Drug insurgents even killing the media clowns in Mexico

Washington Post:

Gamaliel López Candanosa seemed an unlikely candidate to join the ranks of disappeared or murdered reporters in Mexico, now the second deadliest country in the world for journalists after Iraq.

Known for his rascal's smile and laughing eyes, López distinguished himself not as a hard-nosed investigative reporter, but as the clown prince of television news in this prosperous industrial city about 130 miles southwest of McAllen, Tex. He slipped into tights, a mask and a cape for his on-air reports, morphing into "Super Pothole Man," a comic book-style hero who joked about poorly maintained streets.

But on the afternoon of May 10 -- after taping a piece that featured him singing with a one-eyed mariachi and reporting live on the birth of conjoined twins -- López and his cameraman, Gerardo Paredes Pérez, vanished. Colleagues at the TV Azteca affiliate where they have worked for 12 years fear the veteran journalists are dead. They suspect drug cartels, which have been blamed for 3,000 murders in Mexico in the past year and a half, and which have turned this once mostly peaceful city into a shooting gallery.

More than 30 journalists have been killed in the past six years in Mexico, including a television reporter in Acapulco and a print journalist in the northern state of Sonora in the month before López and Paredes disappeared. Countless others have been kidnapped in a campaign of intimidation largely attributed to the drug cartels.

As more reporters die, journalism itself is suffering. A newspaper in Sonora said last week that it was temporarily shutting down because of attacks and threats by criminal gangs. Top editors at the two largest newspapers here in Monterrey, Milenio and El Norte, said in interviews that they no longer ask crime reporters to dig deeply on their stories.

"I don't know how to do investigations without getting people killed," Roberta Gomez, Milenio's executive editor, said during an interview at a Monterrey seafood restaurant where gunmen opened fire during the lunch rush not long ago.
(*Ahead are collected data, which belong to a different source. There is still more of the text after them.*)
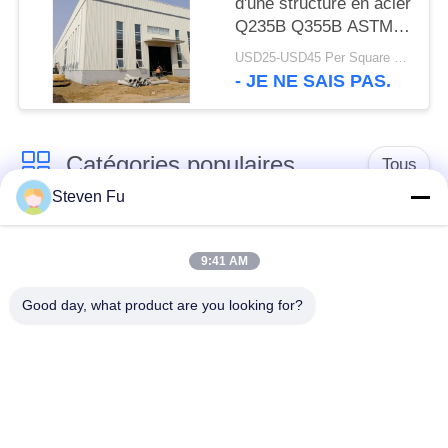
d'une structure en acier
Q235B Q355B ASTM
A36
USD25-USD45 Per Square Meter MOQ:200 mètres carrés
- JE NE SAIS PAS.
Catégories populaires
Tous
Steven Fu
entrepôt de structure
Atelier de structure
en acier
métallique
9:41 AM
Good day, what product are you looking for?
construction de
Fabrication de
structure métallique
structure métallique
Bâtiments à pans de
Bâtiments d'acier de
bois en acier
PEB
préfabriqués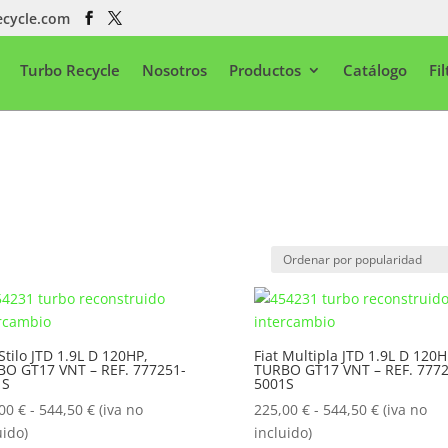
ecycle.com
Turbo Recycle
Nosotros
Productos
Catálogo
Fi
 Stilo JTD 1.9L D 120HP,
Fiat Multipla JTD 1.9L D 120H
O GT17 VNT – REF. 777251-
TURBO GT17 VNT – REF. 7772
1S
5001S
Rango
Rango
,00
€
-
544,50
€
(iva no
225,00
€
-
544,50
€
(iva no
de
de
uido)
incluido)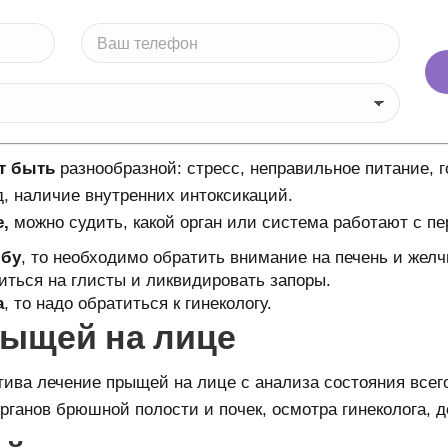
т быть
разнообразной: стресс, неправильное питание, 
д, наличие внутренних интоксикаций.
,
можно судить, какой орган или система работают с пе
лбу
, то необходимо обратить внимание на печень и жел
риться на глисты и ликвидировать запоры.
а
, то надо обратиться к гинекологу.
рыщей на лице
ива лечение прыщей на лице с анализа состояния всег
ганов брюшной полости и почек, осмотра гинеколога, д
At risk is the vibrancy of the free press in Mexico's still developing democracy. President Felipe Calderón has called the intimidation of journalists "an unacceptable situation," promised to protect journalists and discussed possible legislation to achieve that goal. But reporters keep dying and news media offices keep getting attacked.

...
There is much more. Monterey has gone from being safe to dangerous in a hurry this year. The Drug lords are sending their kids to school in fancy cars with body guards these days too. It sort of gives a way the game but nothing happens because of the successful intimidation and the corruption of the local police.

Mexico is engaged in an important war for its soul and we should be doing what we can to help Calderon win this war before it spreads across the border any more than it already has.